Eddie kept the gun perfectly level. He stood fifteen feet away from the brothers. Joe took a step toward him, but Eddie pointed his gun at Joe’s head.
“Now, now, Joseph,” Eddie said. “Let’s not die just yet.”
“But you died, Eddie,” Charlie said. “The ME identified your remains.”
“The ME identified remains,” Eddie said. “But dental records are a somewhat unreliable way to name the deceased. All that I had to do was switch the name that came up in the ME’s database search to my own. It didn’t matter that my records and the records they had from some corpse in the morgue were nothing alike. All that mattered was a name on the form, and my little hack did nothing more than put my name on a coroner’s report. And voilà, Eddie Prescott—who, yes, did jump from the Golden Gate Bridge but who survived—became Eddie Prescott, the dead jumper.”
“Why?” Charlie asked. “Why fake your death? Why not just take it as a second chance at life?”
“Well,” Eddie said, “I guess you could say I was really disappointed with myself.

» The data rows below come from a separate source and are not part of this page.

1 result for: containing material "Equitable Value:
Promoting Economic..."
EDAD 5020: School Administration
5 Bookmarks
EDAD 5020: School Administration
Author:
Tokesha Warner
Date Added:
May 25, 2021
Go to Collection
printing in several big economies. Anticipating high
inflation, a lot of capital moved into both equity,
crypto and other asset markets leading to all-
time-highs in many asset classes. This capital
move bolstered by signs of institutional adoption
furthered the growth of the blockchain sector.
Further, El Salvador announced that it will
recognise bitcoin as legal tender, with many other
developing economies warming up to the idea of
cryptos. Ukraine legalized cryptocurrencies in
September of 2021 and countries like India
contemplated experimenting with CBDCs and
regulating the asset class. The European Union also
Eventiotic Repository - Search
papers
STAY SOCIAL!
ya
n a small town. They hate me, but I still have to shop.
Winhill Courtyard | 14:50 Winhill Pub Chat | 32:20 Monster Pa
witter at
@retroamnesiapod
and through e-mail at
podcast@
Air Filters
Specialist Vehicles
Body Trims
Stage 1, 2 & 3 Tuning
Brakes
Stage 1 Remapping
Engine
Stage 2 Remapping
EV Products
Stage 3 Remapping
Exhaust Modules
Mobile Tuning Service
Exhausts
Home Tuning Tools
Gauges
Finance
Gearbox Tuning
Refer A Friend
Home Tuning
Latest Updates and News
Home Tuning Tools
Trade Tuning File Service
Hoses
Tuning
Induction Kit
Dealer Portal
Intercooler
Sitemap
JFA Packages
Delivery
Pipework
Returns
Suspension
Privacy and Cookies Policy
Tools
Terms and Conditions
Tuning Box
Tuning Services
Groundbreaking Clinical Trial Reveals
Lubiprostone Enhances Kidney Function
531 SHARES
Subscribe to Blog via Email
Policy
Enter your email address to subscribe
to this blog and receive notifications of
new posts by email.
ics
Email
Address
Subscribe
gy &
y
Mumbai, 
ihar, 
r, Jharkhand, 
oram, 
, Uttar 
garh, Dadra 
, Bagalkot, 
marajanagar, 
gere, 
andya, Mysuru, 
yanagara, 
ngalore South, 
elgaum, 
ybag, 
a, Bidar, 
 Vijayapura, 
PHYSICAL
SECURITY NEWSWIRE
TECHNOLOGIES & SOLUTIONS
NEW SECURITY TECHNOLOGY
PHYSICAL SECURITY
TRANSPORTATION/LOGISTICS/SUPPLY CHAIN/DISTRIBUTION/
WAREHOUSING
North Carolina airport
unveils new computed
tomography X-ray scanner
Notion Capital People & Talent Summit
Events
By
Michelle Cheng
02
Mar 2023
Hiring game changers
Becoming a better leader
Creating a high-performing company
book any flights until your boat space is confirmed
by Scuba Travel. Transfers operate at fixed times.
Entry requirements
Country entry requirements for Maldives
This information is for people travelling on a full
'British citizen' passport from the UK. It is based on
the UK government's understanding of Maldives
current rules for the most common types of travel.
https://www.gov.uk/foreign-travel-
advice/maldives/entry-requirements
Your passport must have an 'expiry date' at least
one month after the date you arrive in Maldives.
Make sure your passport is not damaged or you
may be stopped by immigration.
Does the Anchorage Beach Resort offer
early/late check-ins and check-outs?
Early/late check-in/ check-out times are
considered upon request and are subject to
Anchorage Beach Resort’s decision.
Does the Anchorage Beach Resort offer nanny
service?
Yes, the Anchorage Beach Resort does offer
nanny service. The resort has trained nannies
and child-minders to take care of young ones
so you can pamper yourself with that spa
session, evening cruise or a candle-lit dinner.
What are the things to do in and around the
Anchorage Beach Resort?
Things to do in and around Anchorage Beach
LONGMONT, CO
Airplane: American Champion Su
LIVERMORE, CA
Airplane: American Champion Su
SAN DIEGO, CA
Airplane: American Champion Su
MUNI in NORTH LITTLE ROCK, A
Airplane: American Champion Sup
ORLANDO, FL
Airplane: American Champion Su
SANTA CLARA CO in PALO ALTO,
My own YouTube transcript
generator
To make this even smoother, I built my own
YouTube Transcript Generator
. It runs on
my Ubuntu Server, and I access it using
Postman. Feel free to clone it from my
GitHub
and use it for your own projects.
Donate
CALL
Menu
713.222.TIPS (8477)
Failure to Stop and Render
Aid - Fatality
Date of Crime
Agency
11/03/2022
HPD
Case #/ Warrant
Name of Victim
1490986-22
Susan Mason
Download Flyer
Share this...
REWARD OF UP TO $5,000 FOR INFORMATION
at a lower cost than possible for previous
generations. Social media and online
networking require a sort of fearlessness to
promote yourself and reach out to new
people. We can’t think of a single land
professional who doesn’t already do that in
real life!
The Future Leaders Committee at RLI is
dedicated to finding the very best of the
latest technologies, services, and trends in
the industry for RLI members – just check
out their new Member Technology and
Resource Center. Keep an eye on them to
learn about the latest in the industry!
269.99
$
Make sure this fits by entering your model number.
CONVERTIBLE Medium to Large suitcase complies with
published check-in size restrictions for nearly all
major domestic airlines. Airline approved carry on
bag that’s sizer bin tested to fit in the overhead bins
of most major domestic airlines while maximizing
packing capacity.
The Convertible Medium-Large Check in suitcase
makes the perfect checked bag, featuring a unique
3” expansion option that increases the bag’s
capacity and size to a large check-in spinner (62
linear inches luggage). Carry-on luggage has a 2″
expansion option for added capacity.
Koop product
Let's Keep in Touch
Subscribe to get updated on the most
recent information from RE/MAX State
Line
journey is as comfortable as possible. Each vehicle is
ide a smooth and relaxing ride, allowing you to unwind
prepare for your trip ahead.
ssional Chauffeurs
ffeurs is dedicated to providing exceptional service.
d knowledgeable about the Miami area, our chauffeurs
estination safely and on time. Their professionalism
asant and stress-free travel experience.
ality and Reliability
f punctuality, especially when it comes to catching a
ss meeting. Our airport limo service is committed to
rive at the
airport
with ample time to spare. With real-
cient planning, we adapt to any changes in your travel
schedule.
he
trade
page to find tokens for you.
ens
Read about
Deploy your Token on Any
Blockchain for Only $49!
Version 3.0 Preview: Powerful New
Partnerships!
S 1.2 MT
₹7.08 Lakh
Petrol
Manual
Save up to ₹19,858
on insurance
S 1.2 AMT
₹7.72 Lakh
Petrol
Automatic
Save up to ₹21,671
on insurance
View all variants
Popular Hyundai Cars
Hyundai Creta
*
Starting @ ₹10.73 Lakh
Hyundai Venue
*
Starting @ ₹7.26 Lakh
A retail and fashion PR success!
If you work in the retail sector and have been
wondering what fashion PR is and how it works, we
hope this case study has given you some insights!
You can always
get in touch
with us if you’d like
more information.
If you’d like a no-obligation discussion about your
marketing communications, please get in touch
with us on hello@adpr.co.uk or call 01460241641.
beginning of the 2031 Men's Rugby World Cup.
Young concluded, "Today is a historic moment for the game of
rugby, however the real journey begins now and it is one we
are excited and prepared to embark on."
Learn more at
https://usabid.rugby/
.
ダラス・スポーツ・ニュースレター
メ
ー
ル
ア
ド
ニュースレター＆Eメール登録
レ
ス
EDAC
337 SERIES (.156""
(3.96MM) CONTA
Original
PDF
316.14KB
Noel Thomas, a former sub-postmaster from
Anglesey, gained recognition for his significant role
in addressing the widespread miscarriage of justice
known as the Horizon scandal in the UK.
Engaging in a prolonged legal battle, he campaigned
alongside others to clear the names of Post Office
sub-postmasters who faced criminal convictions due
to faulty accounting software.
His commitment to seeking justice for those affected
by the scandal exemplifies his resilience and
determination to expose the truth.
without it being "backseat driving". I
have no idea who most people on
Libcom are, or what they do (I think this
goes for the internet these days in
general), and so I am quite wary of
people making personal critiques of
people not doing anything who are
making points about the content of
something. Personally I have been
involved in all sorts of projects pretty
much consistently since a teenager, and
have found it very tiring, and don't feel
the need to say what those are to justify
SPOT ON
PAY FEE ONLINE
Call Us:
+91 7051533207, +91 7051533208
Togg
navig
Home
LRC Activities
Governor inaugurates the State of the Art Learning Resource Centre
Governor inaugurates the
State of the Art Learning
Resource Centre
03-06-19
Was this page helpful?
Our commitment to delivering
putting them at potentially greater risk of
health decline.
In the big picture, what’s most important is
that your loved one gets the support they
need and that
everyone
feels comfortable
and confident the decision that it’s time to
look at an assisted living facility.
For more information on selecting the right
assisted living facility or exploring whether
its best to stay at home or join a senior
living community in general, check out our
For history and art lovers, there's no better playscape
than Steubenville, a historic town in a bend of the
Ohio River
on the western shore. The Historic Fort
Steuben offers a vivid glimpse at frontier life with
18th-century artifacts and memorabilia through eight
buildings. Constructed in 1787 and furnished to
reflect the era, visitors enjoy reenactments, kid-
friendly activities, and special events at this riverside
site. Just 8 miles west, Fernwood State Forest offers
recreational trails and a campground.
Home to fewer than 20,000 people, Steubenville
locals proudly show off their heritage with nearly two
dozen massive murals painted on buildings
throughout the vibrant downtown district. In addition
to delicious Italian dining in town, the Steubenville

You see, I should have shot you, Charlie. I was really, really mad that I didn’t. I mean, let’s face it, you screwed me.”
“You did that to yourself,” Charlie said.
“Oh, really? I didn’t cut me out of the business, Charlie. You did that. I stood in your living room, this gun pointed at your chest to get my revenge. But I was too weak to pull the trigger. So what did I do instead? I gave up, Charlie. I gave up living, and I jumped off the bridge. What was the point? I was nothing but a failure.”
“You were never broke, Eddie,” Charlie said. “You had more than enough money to get by. You could have started over if you’d wanted to. You were a gambling addict. You didn’t have to steal our money for your bets. You could have used your inheritance.”
“And shame my parents even more? I don’t think so,” Eddie said. “Besides, I found a much better use for that money than I ever dreamed.” Eddie used the gun to gesture at the room and all the computer equipment. “I see you found my little hat,” he said, motioning with the gun to the cap in Charlie’s hand. “That was my favorite part. You really thought you were hearing voices from beyond the grave.” Eddie laughed as he said it. “Funny, I never thought you could be so easily fooled.”
“What is this?” Charlie said, holding up the flat black disc.
“We can thank a local company for that.” Eddie grinned. “That, my friend, is what the inventors call the Audio Spotlight. It creates a narrow beam of sound. Just like light from a flashlight, but it’s sound beams instead. Point it at somebody and they’ll hear stereo sound in their ears while the person standing next to them will hear nada. I put one on that cap there, concealed under cloth because cloth doesn’t inhibit sound waves. I paid one of the cleaners at Walderman to install another disc, plus a microphone, in the ceiling tiles of your hospital room. Did you like that room, Charlie? Really, such a treat that you wound up there. I honestly had no idea that would happen when I started this.”
“You crazy, fucking bastard,” Charlie spat. He made a move toward Eddie.
Eddie raised the gun and pointed it at Charlie’s head. “Trust me. I’m not going to be a coward about it this time.”
“Why?” Charlie asked. “What was this all about?”
Eddie laughed. “Well, it’s about you, isn’t it?” he said. “It’s about you. Just like it’s always been. I decided after I survived that jump that my life had a higher calling. I couldn’t figure out what it was. And then one day, really by happenstance, my higher calling became clear. Him actually.” Eddie motioned with the gun toward Joe.
“Eddie, I haven’t talked to you in years,” Joe said.
“Oh, but there you’re wrong,” Eddie said. “You talk to people all the time. You just don’t know it. You blog, Joe. I was searching the Internet, and there it was. Your blog. And that blog not only gave me a great idea. It gave me purpose.”